Sanine fit grand plaisir à madame Polosov en réfutant les arguments de la jeune femme: «S'il discute, se dit-elle, c'est qu'il capitule ou capitulera. Il a mordu à l'hameçon, il s'assouplit, il perd de sa sauvagerie!…»
Elle répliquait, riait, convenait avec lui qu'il avait raison, restait absorbée, et tout à coup reprenait l'offensive… Et pendant ce temps leurs visages se rapprochèrent, et les yeux du jeune homme ne se détournaient plus des yeux de la jeune femme, qui erraient, se promenaient sur ses traits, et Sanine souriait en réponse, poliment, il est vrai, mais il souriait…
Elle était ravie de le voir discuter les questions abstraites, discourir de l'honneur dans les relations intimes, du devoir, de la sainteté de l'amour et du mariage… C'est un lieu commun: toutes ces abstractions sont bonnes et très bonnes pour le début, comme point de départ.

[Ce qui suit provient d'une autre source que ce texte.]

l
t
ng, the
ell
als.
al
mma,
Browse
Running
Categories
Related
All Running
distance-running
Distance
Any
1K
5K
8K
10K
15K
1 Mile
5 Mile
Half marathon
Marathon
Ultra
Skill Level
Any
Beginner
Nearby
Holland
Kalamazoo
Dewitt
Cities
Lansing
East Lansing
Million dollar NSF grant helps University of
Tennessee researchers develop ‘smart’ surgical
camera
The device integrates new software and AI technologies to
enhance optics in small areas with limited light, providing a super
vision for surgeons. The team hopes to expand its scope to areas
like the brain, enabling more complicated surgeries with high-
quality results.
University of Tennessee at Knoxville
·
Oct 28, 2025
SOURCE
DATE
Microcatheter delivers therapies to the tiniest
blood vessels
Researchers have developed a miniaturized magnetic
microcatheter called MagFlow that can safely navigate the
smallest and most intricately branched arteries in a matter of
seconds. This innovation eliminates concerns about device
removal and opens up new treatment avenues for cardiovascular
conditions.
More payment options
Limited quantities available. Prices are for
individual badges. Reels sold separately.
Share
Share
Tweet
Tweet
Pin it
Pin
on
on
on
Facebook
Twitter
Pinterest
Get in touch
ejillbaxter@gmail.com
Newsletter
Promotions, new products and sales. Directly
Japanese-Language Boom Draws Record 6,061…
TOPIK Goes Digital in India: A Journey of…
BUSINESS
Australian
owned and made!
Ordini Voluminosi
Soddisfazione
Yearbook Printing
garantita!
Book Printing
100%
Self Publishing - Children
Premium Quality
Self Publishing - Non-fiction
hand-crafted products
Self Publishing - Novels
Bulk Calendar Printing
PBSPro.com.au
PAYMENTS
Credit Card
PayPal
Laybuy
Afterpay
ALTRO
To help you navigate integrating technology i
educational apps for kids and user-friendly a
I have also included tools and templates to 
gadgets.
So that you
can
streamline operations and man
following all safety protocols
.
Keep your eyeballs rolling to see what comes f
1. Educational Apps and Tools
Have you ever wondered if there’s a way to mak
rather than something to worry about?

Les hommes de l'intimité de Maria Nicolaevna assuraient que lorsque dans cet être vigoureux et fort pointaient la modestie, la tendresse et la pudeur virginale,—Dieu sait d'où ces vertus lui venaient—alors, oui alors seulement, les choses prenaient une tournure dangereuse.
L'entretien de Sanine et de Maria Nicolaevna prenait cette tournure fâcheuse.
Il aurait ressenti un grand mépris de soi, s'il avait pu un moment se concentrer en lui-même, mais il n'eut le loisir ni de se concentrer, ni de se juger.
Maria Nicolaevna ne perdait pas non plus son temps.
Et tout cela, parce qu'elle trouvait Sanine très bien! Involontairement on se dit: «comment savoir de quoi peut dépendre notre perte ou notre salut.»
Enfin, la pièce finit! Maria Nicolaevna pria Sanine de lui mettre son châle, et resta immobile pendant qu'il enveloppait dans les plis mœlleux du cachemire des épaules vraiment royales. Elle prit le bras du jeune homme et laissa presque échapper un cri: derrière la porte de la loge se tenait, avec un air de revenant, Daenhoff, et par-dessus son dos le vilain museau du critique de Wiesbaden guettait la sortie de Maria Nicolaevna. Le visage huileux de «l'homme de lettres» rayonna de malice.
—Me permettez-vous, madame, de faire avancer votre voiture? demanda le jeune officier à madame Polosov, avec un tremblement de colère mal dissimulée dans la voix.